Сколько длилась погоня? Азарт стер всякое представление о времени. В наушниках шлемофона только трески и хрипы. Пропал голос штурмана.
Тогда я взглянул на указатель горючего. Его осталось…»
— Станови-ись! — раздалась команда, прервав воспоминания Додонова.
Исчезло небо, облачная равнина, светящиеся приборы в кабине истребителя. Перед глазами Виктора всплыл серый угол казармы, фигуры в зеленых рубашках и галстуках, в защитных гимнастерках. Додонов поднялся со скамейки, на которой сидел до команды на построение.
Да, наступил понедельник, от которого Виктор ничего хорошего не ждал. Подавленный, со смутной тревогой в сердце, он стал в строй.
— Шагом марш!
Додонов огляделся. На рассвете прошел короткий, бурный дождь. Словно нерадивая хозяйка, кое-как промыл дорогу, оставил мутные ручейки и лужицы, лепешки грязи. Ее направо и налево разбрызгивали машины, тащили на бетонный паркет летного поля. Строй сошел на обочину. Теперь сапоги не стучали об асфальт, а мягко шлепали.

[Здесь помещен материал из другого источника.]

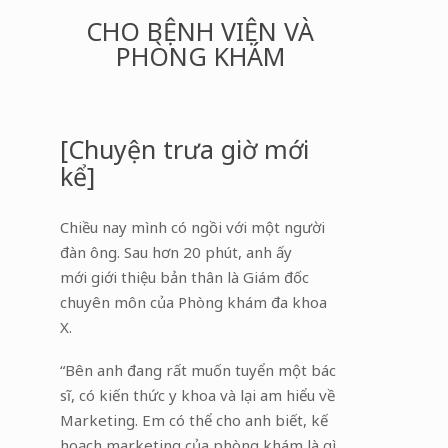
CHO BỆNH VIỆN VÀ
PHÒNG KHÁM
[Chuyện trưa giờ mới
kể]
Chiều nay mình có ngồi với một người
đàn ông. Sau hơn 20 phút, anh ấy
mới giới thiệu bản thân là Giám đốc
chuyên môn của Phòng khám đa khoa
X.
“Bên anh đang rất muốn tuyển một bác
sĩ, có kiến thức y khoa và lại am hiểu về
Marketing. Em có thể cho anh biết, kế
hoạch marketing của phòng khám là gì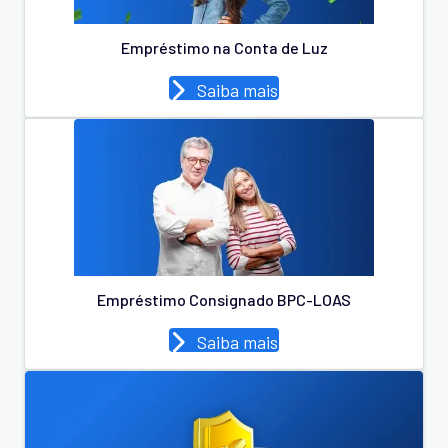
Empréstimo na Conta de Luz
Saiba mais
Empréstimo Consignado BPC-LOAS
Saiba mais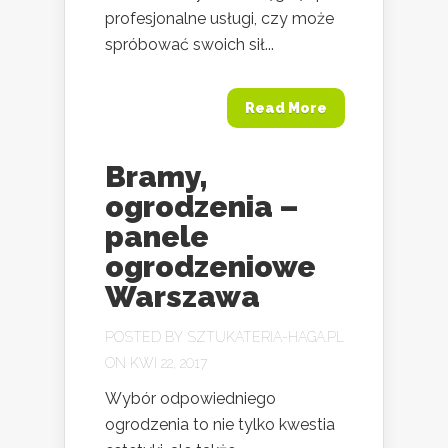
profesjonalne usługi, czy może
spróbować swoich sił...
Read More
Bramy,
ogrodzenia –
panele
ogrodzeniowe
Warszawa
POSTED BY
SZTUKATERIA-HAGA.PL
ON KWI 22, 2017
Wybór odpowiedniego
ogrodzenia to nie tylko kwestia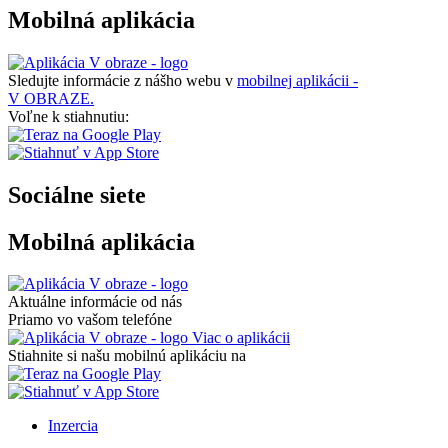
Mobilná aplikácia
Sledujte informácie z nášho webu v
mobilnej aplikácii -
V OBRAZE.
Voľne k stiahnutiu:
Sociálne siete
Mobilná aplikácia
Aktuálne informácie od nás
Priamo vo vašom telefóne
Viac o aplikácii
Stiahnite si našu mobilnú aplikáciu na
Inzercia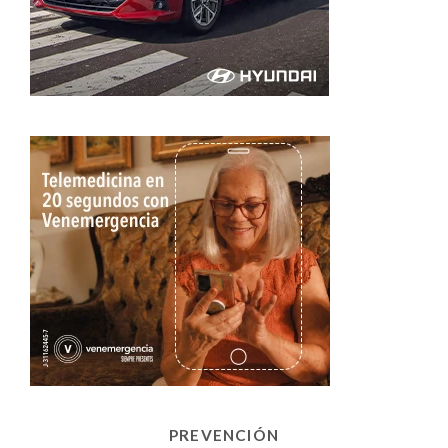
PREVENCIÓN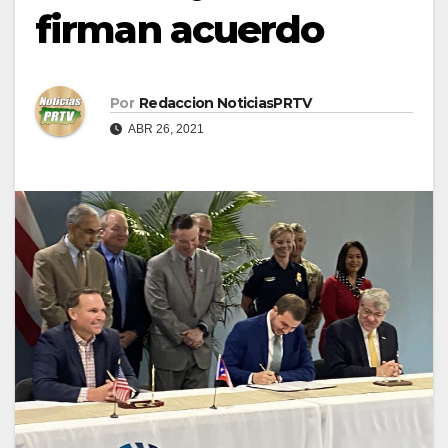
firman acuerdo
Por
Redaccion NoticiasPRTV
ABR 26, 2021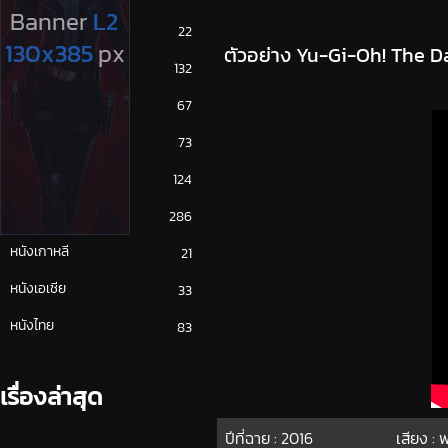
ซีรีย์ญี่ปุ่น
22
ตัวอย่าง Yu-Gi-Oh! The Da
ซีรีย์ฝรั่ง
132
ซีรีย์เกาหลี
67
ซีรีย์ไทย
73
หนังจีน
124
หนังฝรั่ง
286
หนังเกาหลี
21
หนังเอเชีย
33
หนังไทย
83
เรื่องล่าสุด
ปีที่ฉาย :
2016
เสียง :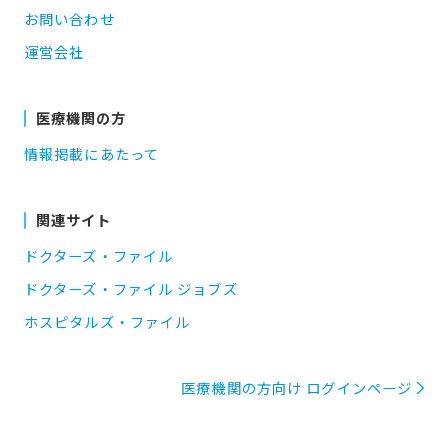
お問い合わせ
運営会社
医療機関の方
情報掲載にあたって
関連サイト
ドクターズ・ファイル
ドクターズ・ファイル ジョブズ
ホスピタルズ・ファイル
医療機関の方向け ログインページ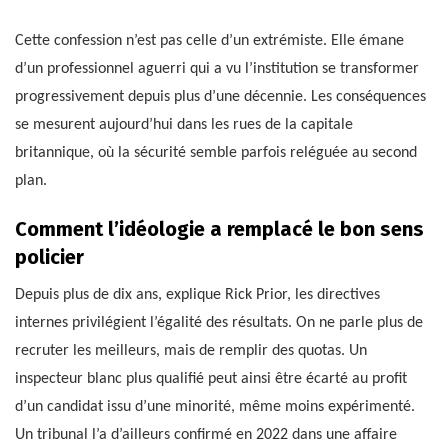
Cette confession n’est pas celle d’un extrémiste. Elle émane
d’un professionnel aguerri qui a vu l’institution se transformer
progressivement depuis plus d’une décennie. Les conséquences
se mesurent aujourd’hui dans les rues de la capitale
britannique, où la sécurité semble parfois reléguée au second
plan.
Comment l’idéologie a remplacé le bon sens
policier
Depuis plus de dix ans, explique Rick Prior, les directives
internes privilégient l’égalité des résultats. On ne parle plus de
recruter les meilleurs, mais de remplir des quotas. Un
inspecteur blanc plus qualifié peut ainsi être écarté au profit
d’un candidat issu d’une minorité, même moins expérimenté.
Un tribunal l’a d’ailleurs confirmé en 2022 dans une affaire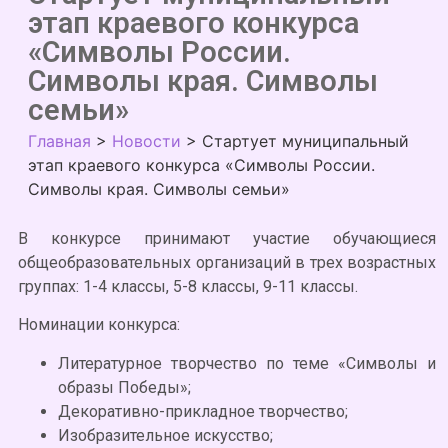
этап краевого конкурса
«Символы России.
Символы края. Символы
семьи»
Главная
>
Новости
>
Стартует муниципальный
этап краевого конкурса «Символы России.
Символы края. Символы семьи»
В конкурсе принимают участие обучающиеся
общеобразовательных организаций в трех возрастных
группах: 1-4 классы, 5-8 классы, 9-11 классы.
Номинации конкурса:
Литературное творчество по теме «Символы и
образы Победы»;
Декоративно-прикладное творчество;
Изобразительное искусство;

В понедельник летают редко. Такой обычай сложился давно. В этот день техники и механики заняты профилактикой; осматривают самолеты и двигатели, а летчики корпят над учебниками, наставлениями и инструкциями. К тому же, что ни говори, а понедельник — день тяжелый, и после воскресного отдыха не всем возможно подниматься в воздух, иным — даже противопоказано…
Виктор прошагал сотню-другую метров по шоссейке, и на душе полегчало. Появились знакомые маленькие заботы — как бы не потерять равнение, не сбиться с ноги. И дыхание установилось одно с соседями. Так бы и идти, идти в строю.
Только в учебном корпусе, в большом прохладном классе, когда началась предварительная подготовка к полетам, беспокойство вновь овладело Виктором. В плановой таблице, которую внятно читал командир эскадрильи, наряду с другими, стояла и фамилия Додонова. Комэска запнулся на ней, поглядел в потолок, будто там что-то написано. Летчики, сидевшие спереди и по сторонам, повернулись и посмотрели на Виктора. Конечно, сочувственно.
Принесли и раздали полетные карты. Стали изучать район предстоящих занятий. Класс расцветился яркими красками. Стало веселее. Тут Виктор услышал с заднего ряда чей-то шепоток:
— Додонову еще добавьте листы — до Северного полюса.
Острят, черти. Действительно, далеконько его тогда унесло. Постучало сердчишко, пока на остатках керосина тащился на аэродром. И уж садиться пришлось как придется, даже с бетонки съехал… Классика! Пять с плюсом. А может, ничего плохого и не будет. Вон ребята еще подсмеиваются над ним.
Но плохое не заставило себя долго ждать. Вбежал начальник штаба. Развязал тесемки папки, перетасовал бумаги. Хриплым голосом невыспавшегося, захлопотанного человека — так во всяком случае показалось Додонову — стал читать документы, поступившие сверху, и приказы по части. «Проверить», «Обратить внимание», «Указать».
Последним майор прочел самый свежий, видимо, только что подписанный приказ по полку. В нем было два пункта.
Первый — объявить благодарность старшему лейтенанту Кульчинскому К. П. за грамотные действия в полете.
Все повернули головы в сторону Костьки. Он сидел в последнем ряду, скромно потупив глаза.
Второй пункт — снять дознание с техиик-лейтенанта Веснина М. И. в связи с непроизвольным сбросом фонаря во время полета.
— К сведению, — вставил начштаба. — Веснин сегодня опоздал на обслуживание техники.
Начштаба подумал и добавил:
— Раз-гиль-дяй,
Майор сообщил, что командир принял решение за вторую предпосылку к летному происшествию отстранить от полетов лейтенанта Додонова Виктора Павловича. Срок не назначил.
Правильно говорил Костька, да и он, Виктор, ничего иного не ожидал. Только так, чуть-чуть надеялся неизвестно на что. А теперь ясней ясного: от-стра-нить!
Никто не обернулся. Промолчали.
Начальник штаба удалился. Занятия продолжались. Виктор сидел у всех на виду, за первым столом. Слушал, что говорили штурман, командир эскадрильи и, собственно, ничего не слышал. Цветастая полетная карта, склеенная из многих листов, с густо-зелеными массивами лесов, голубыми разливами озер и рек, редкими жилками дорог расплывалась перед глазами.
На первом перекуре Додонов ушел из учебного корпуса.